2018年2月27日火曜日

開業したいのならもっと具体的に

先週末、土地家屋調査士事務所を開業するかどうか迷っているUさんが、奥様と小さなお子さん2人を連れて、関東から相談にいらっしゃいました。
私の開業ガイダンス(相談)は、家族を連れてきても良いと言っています。
結局この決断が家族の生活を変えることになるのだから、できる限り家族皆で納得して欲しいからです。
今回のUさんにも、奥様と一緒に様々なお話をしました。

このブログでいつも説明しているように、いくら国家試験に合格した資格者であっても、開業することには多少なりともリスクは有ります。
定収の有ったサラリーマンが、その定収を捨てて、リスクの有る開業をするということを妻は理解できるのか、理解はできても賛成できるのか、ここの共通理解をおろそかにしてはいけないと思っています。

さて、Uさんは「自分は、土地家屋調査士のスキルと開業資金が不足しているので、3年程どこかの土地家屋調査士法人に勤めてから開業したい」とおっしゃいました。

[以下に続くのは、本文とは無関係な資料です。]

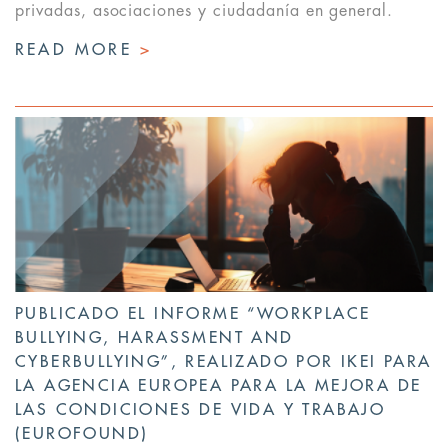
privadas, asociaciones y ciudadanía en general.
READ MORE
>
PUBLICADO EL INFORME “WORKPLACE
BULLYING, HARASSMENT AND
CYBERBULLYING”, REALIZADO POR IKEI PARA
LA AGENCIA EUROPEA PARA LA MEJORA DE
LAS CONDICIONES DE VIDA Y TRABAJO
(EUROFOUND)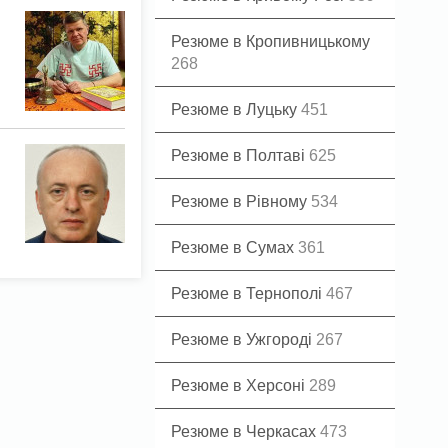
Резюме в Кропивницькому
268
Резюме в Луцьку
451
Резюме в Полтаві
625
Резюме в Рівному
534
Резюме в Сумах
361
Резюме в Тернополі
467
Резюме в Ужгороді
267
Резюме в Херсоні
289
Резюме в Черкасах
473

そのために3年程土地家屋調査士法人に勤めることが良いのかについては、いろいろ考えるべき論点がたくさんあります。この論点については長くなるのでここでは省略しますが、Uさんには説明しました。

今日書きたいことは、Uさんさんに尋ねた次の点です。

「不足しているスキルは何ですか?それは法人に3年勤めれば得られるのですか?」
「開業資金はいくら必要だと思っていますか?その内訳は?」
これについて明確な答えは持っていないようでした。

スキルについては、おそらくトップレベルの土地家屋調査士とは何がどこまでできるのかが理解できていないから、自分に不足しているものが具体的に分からないのでしょう。
このUさんが何かを学びたいのなら、「雇ってくれそうな法人ならどこでもいいから」と探すことが良いとは思えません。
ちなみに、何かと資格者募集をしている事務所は、なにかと辞めている人が多いからかも知れませんし。

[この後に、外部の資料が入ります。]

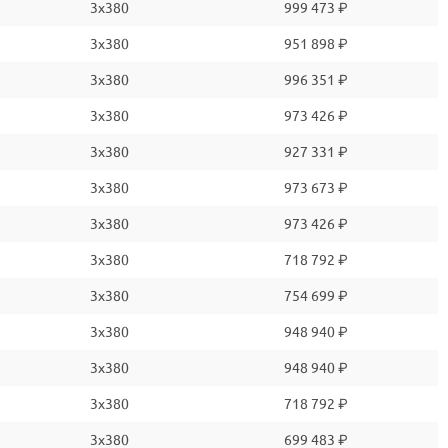
3x380
999 473 ₽
3x380
951 898 ₽
3x380
996 351 ₽
3x380
973 426 ₽
3x380
927 331 ₽
3x380
973 673 ₽
3x380
973 426 ₽
3x380
718 792 ₽
3x380
754 699 ₽
3x380
948 940 ₽
3x380
948 940 ₽
3x380
718 792 ₽
3x380
699 483 ₽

開業資金については500万円と考えているようでしたが、Uさんは、その500万円の内訳が答えられませんでした。
「具体的に何にいくらかかるから合計で500万円」というものではなく「知人が500万円と言うから」という程度の根拠だったようです。
家族の将来を知人のつぶやきに委ねるつもりでしょうか。

事務所をどこに開くのですか?事務所は所有しますか?賃貸にしますか?そこなら家賃等はいくらなのですか?事務所設備は何が必要なのですか?それらは各々いくらなのですか?最初から測量機器は必要ですか?必要なら何が必要ですか?それはいくらなのですか?測量CADは必要ですか?それはいくらなのですか?現場用の自動車は必要ですか?それはいくらなのですか?etc.
起業なら、せめてカタログや見積は取り寄せて検討しましょう。

家族の生活がかかっているのに、自分で具体的に検討もせずに「とりあえず3年ほど勤めているうちに自然に答えが出る」とでも思っていたのですか。
今まで4年も補助者をしていたのに答えが出なかったのでしょう。

私は、開業資金がそこまで無くても十分開業可能と思っていますが、資金内訳を自分で具体的に検討していたなら、私のアドバイスをより理解できたでしょう。

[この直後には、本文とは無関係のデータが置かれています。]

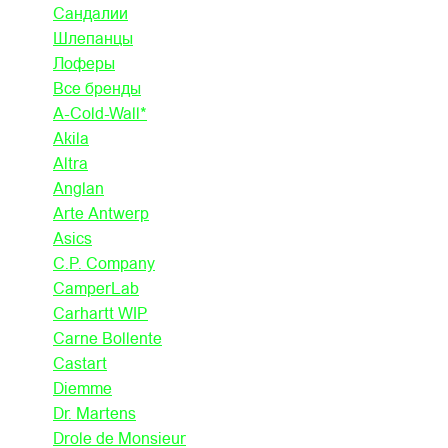
Сандалии
Шлепанцы
Лоферы
Все бренды
A-Cold-Wall*
Akila
Altra
Anglan
Arte Antwerp
Asics
C.P. Company
CamperLab
Carhartt WIP
Carne Bollente
Castart
Diemme
Dr. Martens
Drole de Monsieur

とにかく、開業スキルについても、開業資金についても、間違っていても良いから自分で調べて考えましょう。調べてわからなければ、もっと調べましょう。
自分の事務所なのだから、知人やネットに任せないで、自分で納得するまで調べましょう。
その上で「準備が3年必要」というなら、それは尊重します。
調べた上で何か誤解しながら行動したとしても、調べない人よりは遥かに成功に近づきます。

応援しています。












2018年2月20日火曜日

勉強の成果を添削して欲しいという人


私のところには、土地家屋調査士をめざす様々な人から相談のメールが来ます。
最近は少なくなりましたが、それでも2日〜3日に1件は連絡が来ます。
新幹線や飛行機に乗って、仙台まで相談に来る方もいます。
その方とその家族の人生がかかっているのだから、真剣に相談にのります。

中には何回も相談をいただくリピーターの方もいます。
もちろん一度相談を受けた方のその後は心配していますから、また迷ったら何度でも相談をいただくことはむしろ嬉しいです。
ただし、開業したらすべて自分で判断するしかないことも、個人業の世界なのですが。

途中経過報告なのだと思うけど、勉強中の成果を送ってきた人がいました。
添削して欲しいらしいのです。
おそらく、私にがんばっていることをアピールしたいのだと思うけれど、それは不要(迷惑)です。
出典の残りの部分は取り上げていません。